A176-0015
Improved Detection of Nighttime Fire and its Combustion Efficiency for Wildfires from VIIRS during FIREX-AQ Campaign
Improved Detection of Nighttime Fire and its Combustion Efficiency for Wildfires from VIIRS during FIREX-AQ Campaign
Tuesday, 15 December 2020
Poster
Abstract:
Biomass burning plays a significant role in the Earth’s atmosphere and climate system. They emit radiatively important greenhouse gases and smoke particles, which disturb the atmospheric radiative balance and affect climate and air quality regionally and globally. An accurate estimation of biomass burning emissions is partially limited by the missing detection of fire pixels and the lack of knowledge of fire burning phase. Current operational nighttime detection algorithms usually use a bi-spectral approach which takes advantage of infrared channels such as ~4 and ~11 um to separate the hot source from the background due to their different sensitivities to fire and background.
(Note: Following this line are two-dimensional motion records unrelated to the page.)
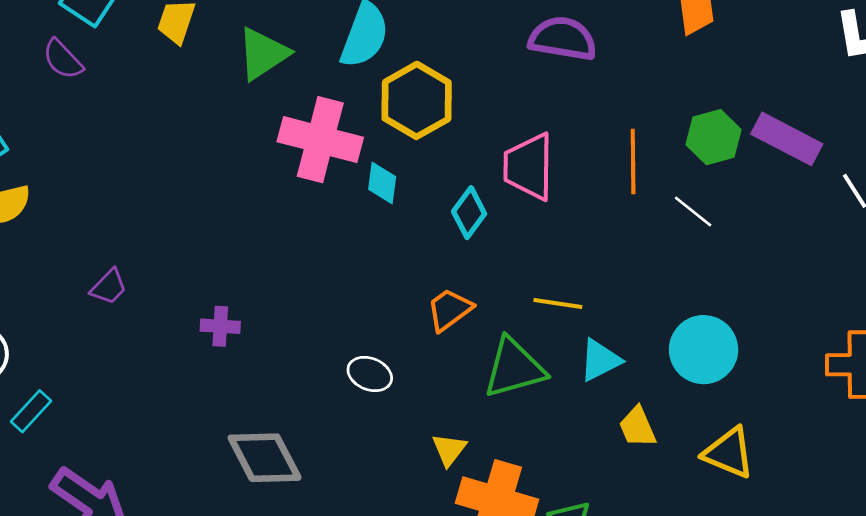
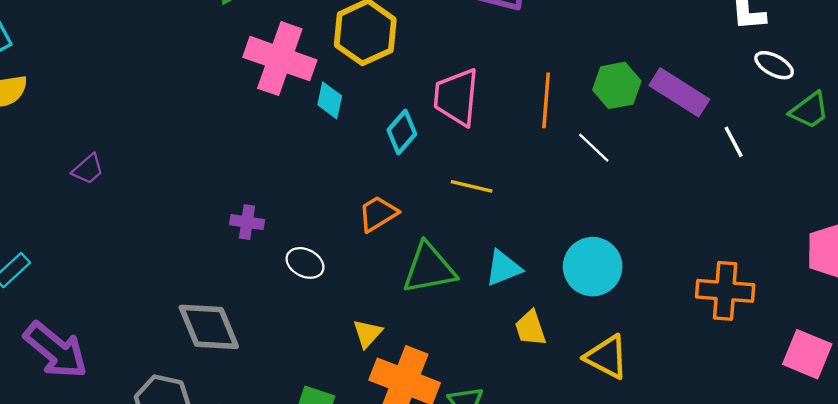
yellow line: (558, 303) -> (472, 186), moved
purple cross: (220, 326) -> (247, 222), moved

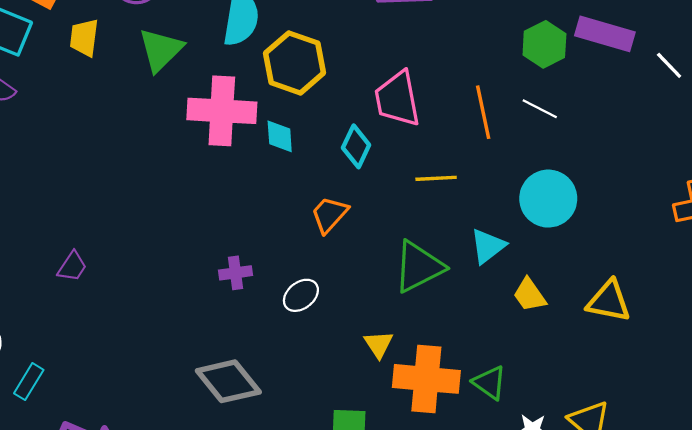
orange line: (546, 100) -> (483, 112), moved
orange trapezoid: (378, 214) -> (329, 215), moved
white ellipse: (305, 263) -> (301, 295), turned -48
cyan circle: (593, 267) -> (548, 199), moved

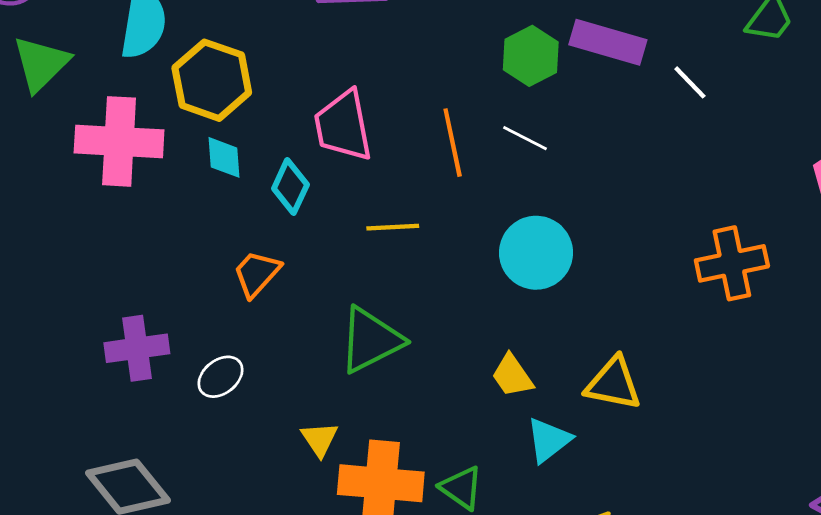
cyan diamond: (280, 136) -> (224, 157), moved
cyan triangle: (488, 246) -> (549, 440), moved
purple cross: (235, 273) -> (137, 348), size x1.5

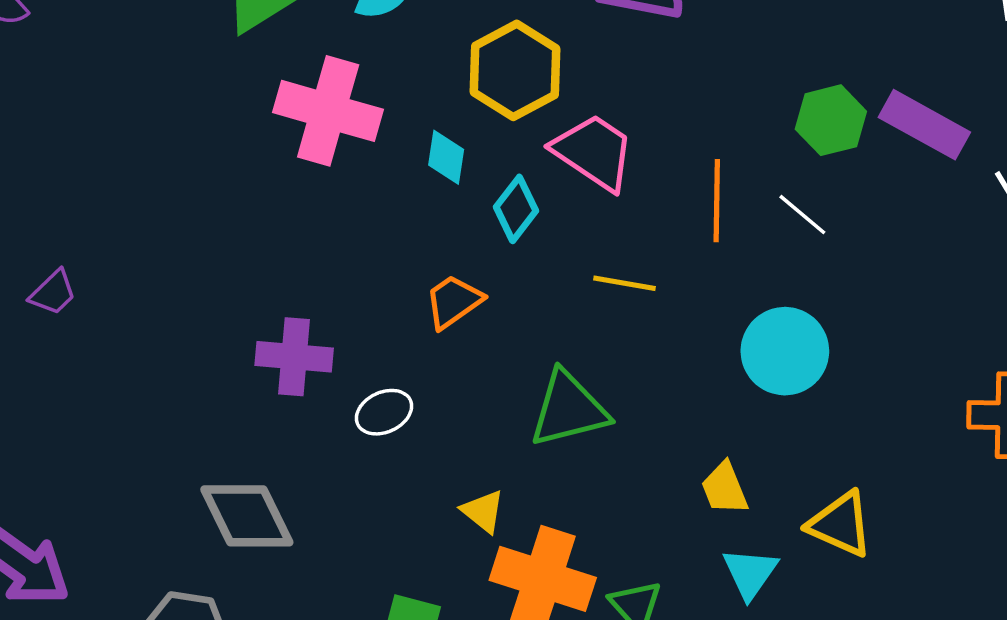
yellow hexagon: (212, 80) -> (515, 70), moved
pink trapezoid: (343, 126) -> (594, 152), turned 122
yellow triangle: (320, 439) -> (483, 511), turned -30
cyan triangle: (549, 440) -> (750, 573), turned -30

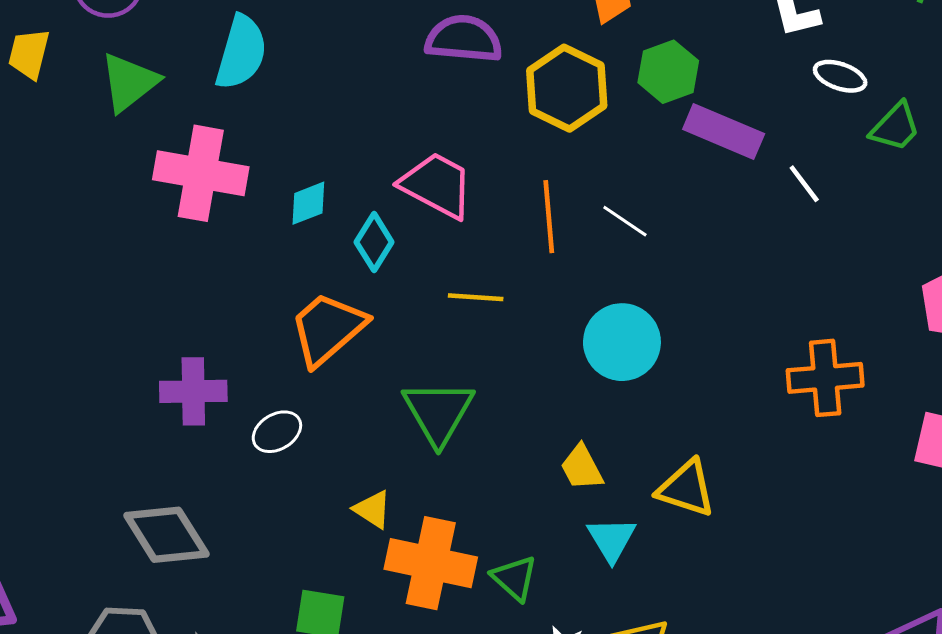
yellow hexagon: (515, 70) -> (567, 88), moved
green hexagon: (831, 120) -> (668, 72), moved
cyan diamond: (446, 157) -> (308, 203), turned 66
orange trapezoid: (454, 302) -> (328, 329), size x1.5
green triangle: (569, 409) -> (438, 412), turned -40

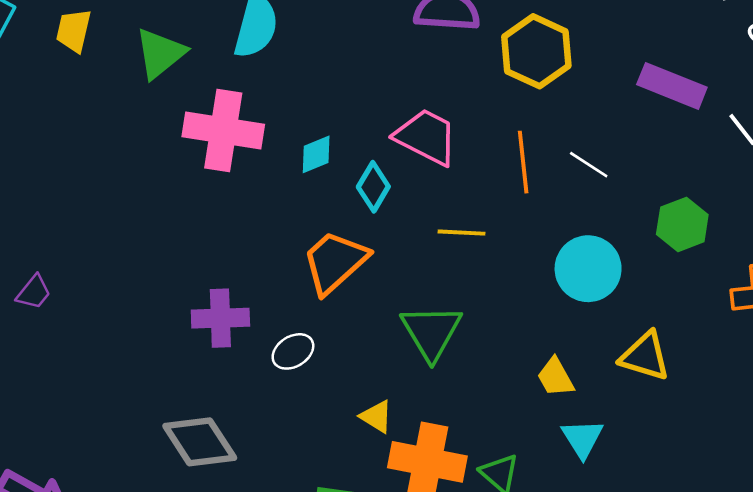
green hexagon: (668, 72) -> (682, 224), moved
yellow triangle: (686, 488) -> (645, 356), moved

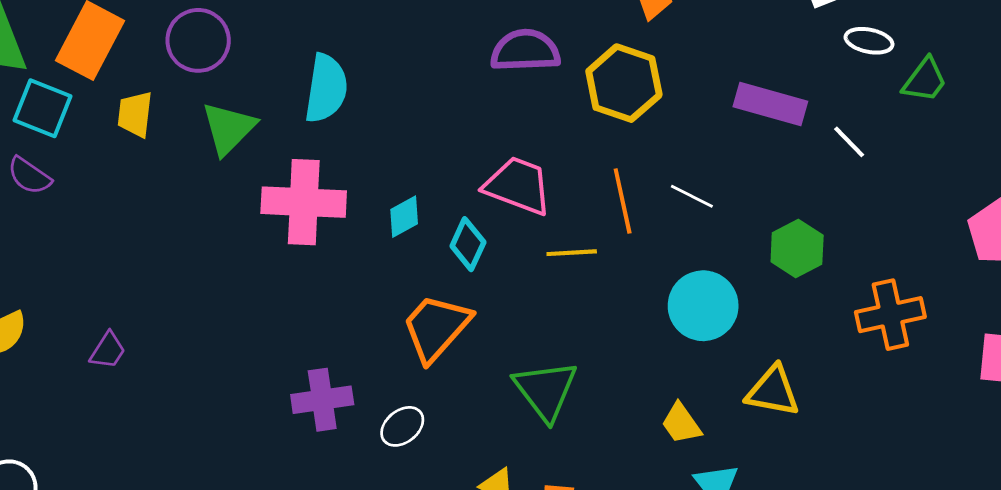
yellow line: (462, 233) -> (572, 253), moved
purple trapezoid: (34, 292) -> (108, 350), moved

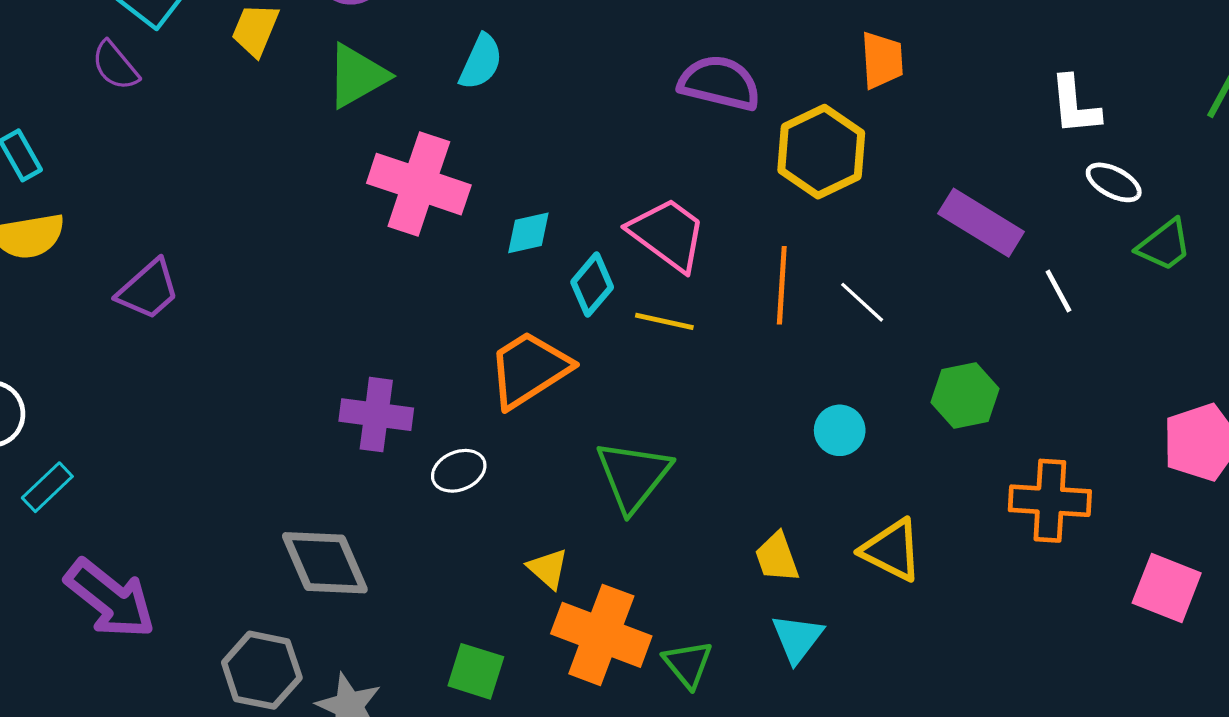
cyan semicircle: (326, 88) -> (481, 62), size x0.7
yellow line: (572, 253) -> (664, 321), moved
cyan circle: (703, 306) -> (840, 430), size x0.6
purple trapezoid: (108, 350) -> (148, 290), size x1.4

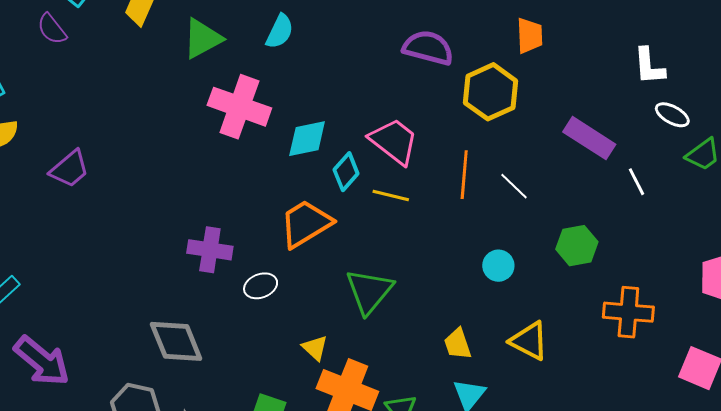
cyan diamond: (528, 233) -> (307, 139), size x1.4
However, for cool or small-scale fires, the signal from the 4 um is usually weak and will fail to pass the fined-tuned thresholds for fire detection. In this research, we develop a hybrid nighttime fire detection algorithm by utilizing the Visible Infrared Imaging Radiometer Suite day-night band (DNB) and moderate band (M band) to derive the visible energy fraction and estimate the combustion efficiency. First, a seasonal nighttime visible light and thermal temperature climatology are generated based on multiple years of nighttime observations. Second, possible fire pixels are identified by fitting the real-time DNB and M band observations into statics tests formed based on the derived climatology. Third, relax contextual tests adopted from the operational algorithms are applied to the potential fire pixels to exclude false alarms. Fourth, the visible energy fraction is determined as the ratio of the derived visible light power to the fire radiative power. Lastly, based on the linear coefficients obtained in our previous studies, modified combustion efficiency of each fire pixels is estimated. We applied our algorithms to the FIREX-AQ Campaign dataset. We found that during the William Flat fire, the number of nighttime fire pixels detected by our refined algorithm was ~500 while the operational algorithm was only ~200. For small scale fires, such as Cow fire, ~200 fire pixels were detected in a total of 13 days while the operational algorithm only detected ~30 fire pixels out of the total 8 days. The new algorithm improved the detection of the fire pixels which allows for a more detailed analysis of the fire progression and combustion phases.